Segment Open

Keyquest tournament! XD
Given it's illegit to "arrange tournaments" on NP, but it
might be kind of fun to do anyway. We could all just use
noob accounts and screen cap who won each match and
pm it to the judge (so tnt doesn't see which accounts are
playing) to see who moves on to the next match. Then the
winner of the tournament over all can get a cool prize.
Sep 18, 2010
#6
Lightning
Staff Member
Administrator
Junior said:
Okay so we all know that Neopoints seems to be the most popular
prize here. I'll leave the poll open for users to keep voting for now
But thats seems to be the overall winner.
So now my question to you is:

Segment Closed

Work instructions:
Output only the lines from the line that contains "Okay so we all" through the end of the entries, both included, exactly as they appear.

Reply to the exercise:
Okay so we all know that Neopoints seems to be the most popular
prize here. I'll leave the poll open for users to keep voting for now
But thats seems to be the overall winner.
So now my question to you is:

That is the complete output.